From a practical perspective, AI CFD Scientist's approach enables reliable, auditable, high-fidelity CFD research automation, potentially accelerating hypothesis exploration, closure-model development, and systematic code testing. The explicit separation and automation of mesh independence and visual plausibility as gating steps mark a paradigm shift from generic LLM-based tool use to domain-native scientific agents. The framework's modularity (e.g., reusable VLM gates and orchestration primitives) suggests transferability to adjacent fields (structural mechanics, multiphase flows, etc.) where physical validity is likewise not text-equivalent.
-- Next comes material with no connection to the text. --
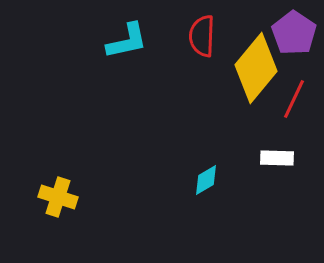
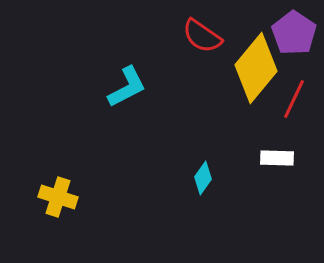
red semicircle: rotated 57 degrees counterclockwise
cyan L-shape: moved 46 px down; rotated 15 degrees counterclockwise
cyan diamond: moved 3 px left, 2 px up; rotated 24 degrees counterclockwise
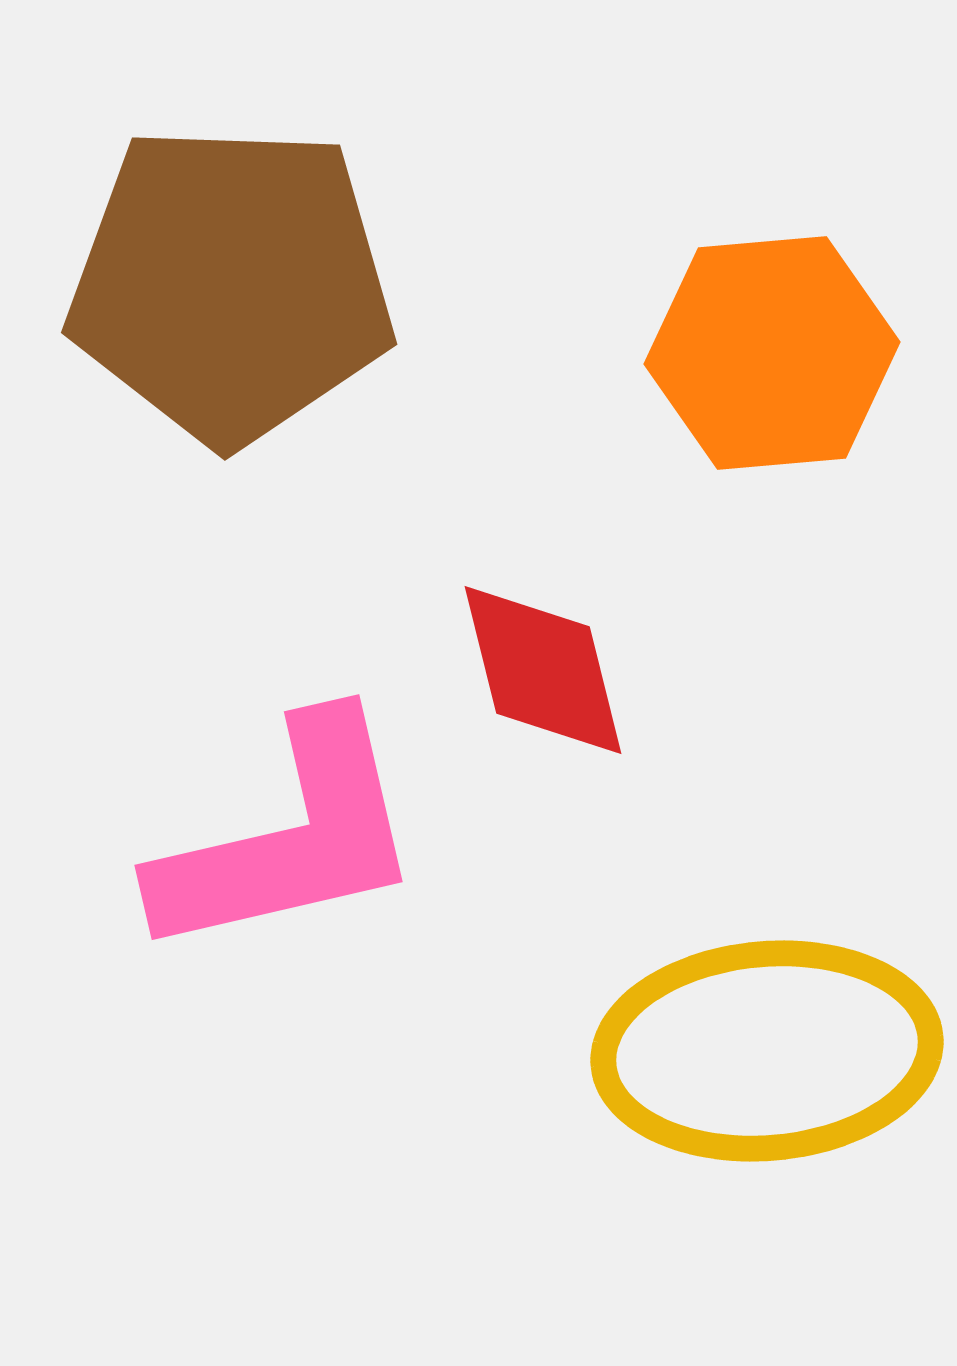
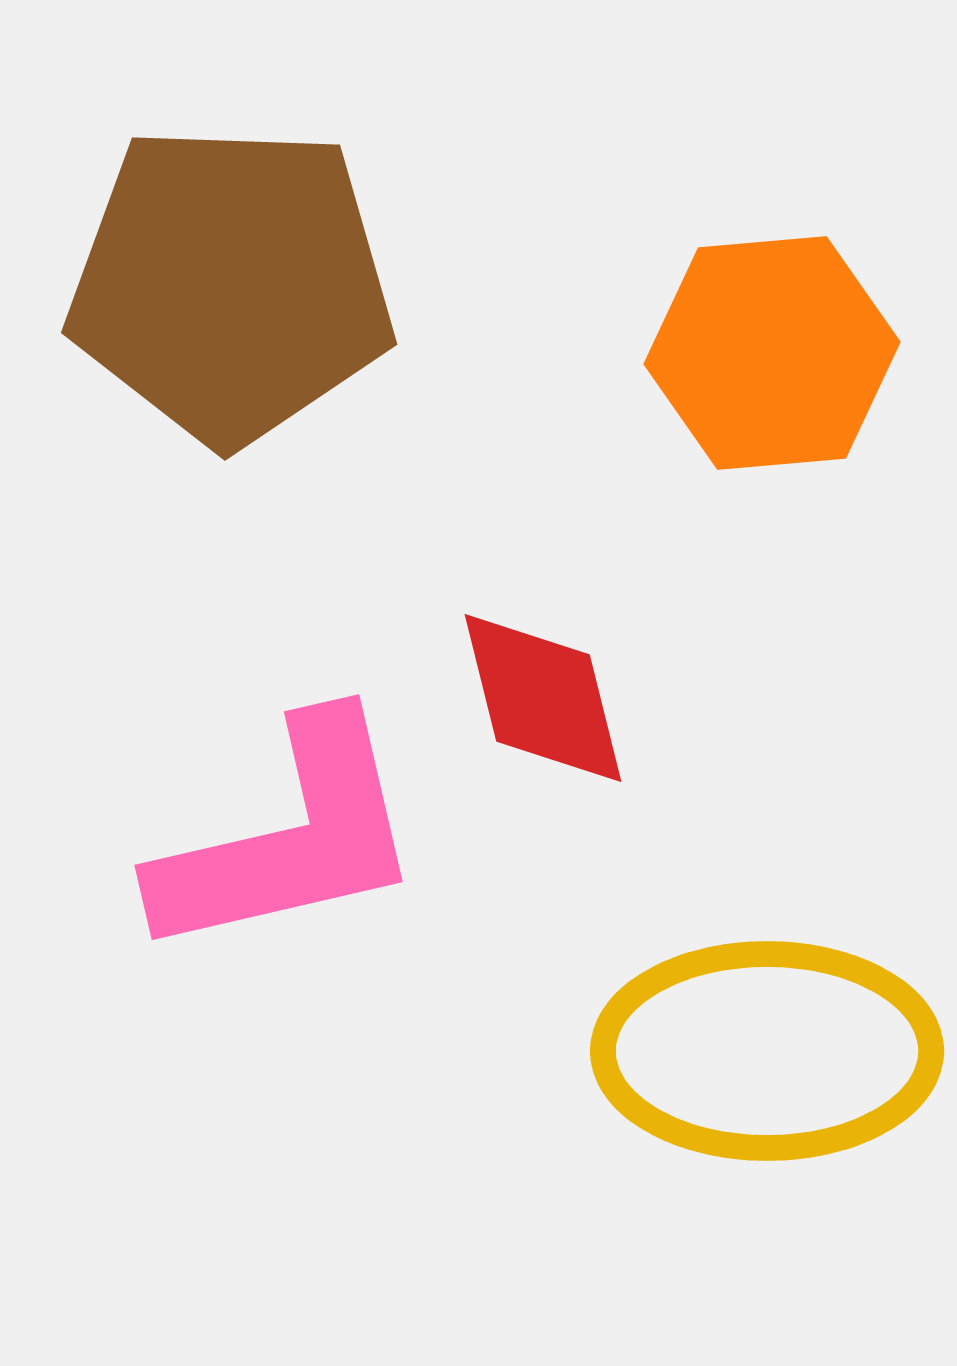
red diamond: moved 28 px down
yellow ellipse: rotated 5 degrees clockwise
Theoretically, the integration of multi-modal validation and source-level hypothesis generation closes critical gaps in self-driving laboratory analogues for computational physical sciences. However, remaining limitations — e.g., dependence on VLM robustness, current lack of automated rubrics for scientific artifact quality, and the need for further tests on generalization and transfer — constrain unsupervised deployment.

Conclusion

AI CFD Scientist establishes a new baseline for autonomous, physically-defensible CFD research automation, integrating literature mining, code and simulation management, mesh-convergence studies, vision-language-based output validation, and scientific manuscript generation in an auditable, extensible agentic framework (2605.06607). Empirical evaluations demonstrate robust handling of critical physics-driven failure modes and substantiate the necessity of domain-specific gates for moving beyond automation of CFD execution to the autonomous synthesis of scientific claims. The artifact is released open-source, providing a foundation for future research in agentic automation of the physical sciences.